Manny Pacquiao's political talk dirties his boxing goodwill

Manny Pacquiao's political talk dirties his boxing goodwill
Manny Pacquiao attends a news conference on Jan. 21 in New York. (Kena Betancur / AFP / Getty Images)

One of the most endearing traits that lure the public to a politician is the idea that the person seeking elected office remembers where they came from.

Manny Pacquiao, chasing a Senate seat in the Philippines, lost sight of that this week.


Pacquiao, in a television interview in his home country, denounced gay relationships by saying if gays don't understand how to distinguish male from female, "then [they are] worse than animals."

The former eight-division world-champion boxer was quickly and deservedly derided for the insensitive remarks, and he issued an apology on Twitter:

"I'm sorry for hurting people by comparing homosexuals to animals. Please forgive me for those I've hurt. God bless!"

He's opposed to same-sex marriage – a stance that unfortunately needs to be revealed in his political race -- but also posted on his Facebook page that he is "not condemning lesbian, gay, bisexual and transgender people," adding, "I'm praying for you."

Nevertheless, Pacquiao's well-paying sponsor Nike has dropped him, and Jason Collins, the NBA's first openly gay player, tweeted, "Bigoted people like you (and, yes, you are one) should never hold an office in politics."

Having covered Pacquiao's fights since 2006, I've known him to be one of the kindest, most generous athletes I've ever crossed paths with. And that's not just with a Los Angeles Times reporter who helps Pacquiao build his audience.

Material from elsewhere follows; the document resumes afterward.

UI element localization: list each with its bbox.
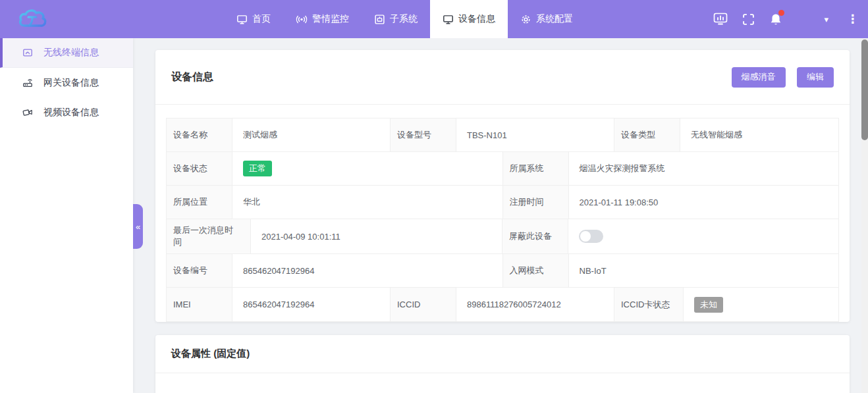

I've witnessed everyday people who ask for his time after a workout at Wild Card Boxing Club in Hollywood accommodated with a personal exchange. In the hours after his May loss to Floyd Mayweather Jr., Pacquiao allowed his hotel suite to be packed with visitors – friends, countrymen and others.

He's a people person.

Pacquiao is beloved in his country and by many in the U.S. because he made himself from nothing.

He gave his mother his first boxing "purse" so she could buy rice. He sold items on the street to scrap by. Even when he started receiving world-championship money, he'd hand out cash to lines of people who swarmed his home in the Philippines.

It didn't matter then if someone he encountered was gay, just like it shouldn't matter for a politician who has presidential ambitions and is supposed to represent every person in his district.

Pacquiao has taken pride in working to build a hospital and help bring education to his congressional district in the country.

Fair or not, his toxic words left the impression he'd rather those services not apply to people he holds such little regard for, a possibly destructive stance taken by such an otherwise kind man.

Remember where you came from, Manny, to a place that embraced your happy, spirited and entertaining ways even after you admittedly slipped in your personal life and were led to be re-born by some dubious religious leaders who apparently had you focus on the more divisive readings.


Read this: Healing this will take more than an apology.

Pacquiao, 37, has said his April 9 welterweight title fight against champion Timothy Bradley in Las Vegas will be his final bout before embarking on a demanding political career, with the Senate election in May.

Too bad he couldn't reach the finish line in sports without becoming just another politician who inspired our most positive thoughts before doing something that revealed him as something far less than most of us.